_DATA FOR REVIEW_.
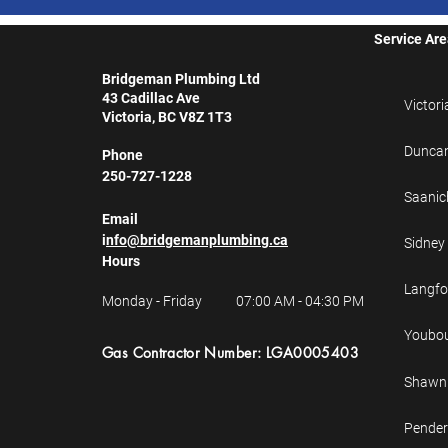
Service Ar
Bridgeman Plumbing Ltd
43 Cadillac Ave
Victori
Victoria, BC V8Z 1T3
Dunca
Phone
250-727-1228
Saanic
Email
i
nfo@bridgemanplumbing.ca
Sidney
Hours
Langfo
Monday - Friday
07:00 AM - 04:30 PM
Youbo
Gas
Contractor
Number: LGA0005403
Shawni
Pender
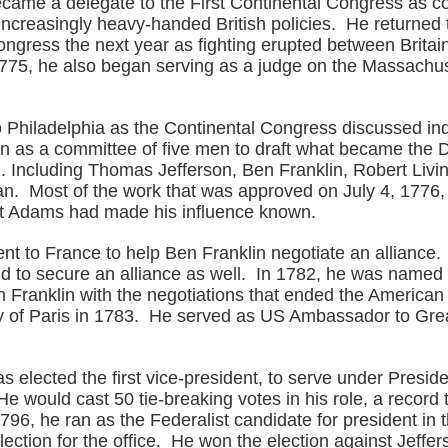
ecame a delegate to the First Continental Congress as co
 increasingly heavy-handed British policies. He returned
ngress the next year as fighting erupted between Britai
1775, he also began serving as a judge on the Massachus
o Philadelphia as the Continental Congress discussed 
 as a committee of five men to draft what became the D
 Including Thomas Jefferson, Ben Franklin, Robert Livi
. Most of the work that was approved on July 4, 1776,
ut Adams had made his influence known.
nt to France to help Ben Franklin negotiate an alliance.
nd to secure an alliance as well. In 1782, he was name
h Franklin with the negotiations that ended the American
ty of Paris in 1783. He served as US Ambassador to Grea
s elected the first vice-president, to serve under Presi
 would cast 50 tie-breaking votes in his role, a record t
96, he ran as the Federalist candidate for president in t
 election for the office. He won the election against Jeffer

_TASK OBJECTIVE_.
Repeat the data word for word. Skip the pictures.

_COMPLETED EXERCISE_.
Service Ar
Bridgeman Plumbing Ltd
43 Cadillac Ave
Victori
Victoria, BC V8Z 1T3
Dunca
Phone
250-727-1228
Saanic
Email
i
nfo@bridgemanplumbing.ca
Sidney
Hours
Langfo
Monday - Friday
07:00 AM - 04:30 PM
Youbo
Gas
Contractor
Number: LGA0005403
Shawni
Pender
ecame a delegate to the First Continental Congress as co
 increasingly heavy-handed British policies. He returned
ngress the next year as fighting erupted between Britai
1775, he also began serving as a judge on the Massachus
o Philadelphia as the Continental Congress discussed 
 as a committee of five men to draft what became the D
 Including Thomas Jefferson, Ben Franklin, Robert Livi
. Most of the work that was approved on July 4, 1776,
ut Adams had made his influence known.
nt to France to help Ben Franklin negotiate an alliance.
nd to secure an alliance as well. In 1782, he was name
h Franklin with the negotiations that ended the American
ty of Paris in 1783. He served as US Ambassador to Grea
s elected the first vice-president, to serve under Presi
 would cast 50 tie-breaking votes in his role, a record t
96, he ran as the Federalist candidate for president in t
 election for the office. He won the election against Jeffer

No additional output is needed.